Oh luscious moon, love, longing!
In sorrow the lute bends,
Each quaver a silver drop.
The clouds have left the sky. A limpid night.
Wisps of light shiver upon hearing
That on the new moon in untamed waters
The song’s maiden has died
In the autumn air the moon dazzles all the more;
Music glides like water, oh god, it is so cold!
Burbling pebbles echo the anguish:
The moon mourns the river, the lute mourns love lost…
On all sides, music: A crystalline sea;
My soul is an island roiled on all sides…
The silver dew stays silent, the night holds its breath
As the elegy reaches Andromeda.
(Translation by Mứt)
nguyệt cầm = moon lute
(nguyệt = moon; cầm = chordophone). Also known as đàn nguyệt (đàn = musical instrument) or đàn kìm (in the Southern Vietnamese dialect).
The moon lute is a Vietnamese traditional instrument with a round sound box, a long neck, and high frets. Its two strings are typically plucked with a plectrum. Notes can be bent for a mournful tone.

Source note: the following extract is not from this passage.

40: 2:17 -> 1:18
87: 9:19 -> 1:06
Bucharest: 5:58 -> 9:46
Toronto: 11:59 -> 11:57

Tầm Dương is the Yangtze River, a reference to “Song of the Pipa” by Bai Juyi (772-846). The poem describes a chance encounter between the poet and a pipa player whose virtuosic performance moved him to his core, as did her tale of lost fame and hardships. In Xuân Diệu’s Nguyệt Cầm, there is no explicit mention of a performer. Instead, the moon becomes the lute becomes the poet.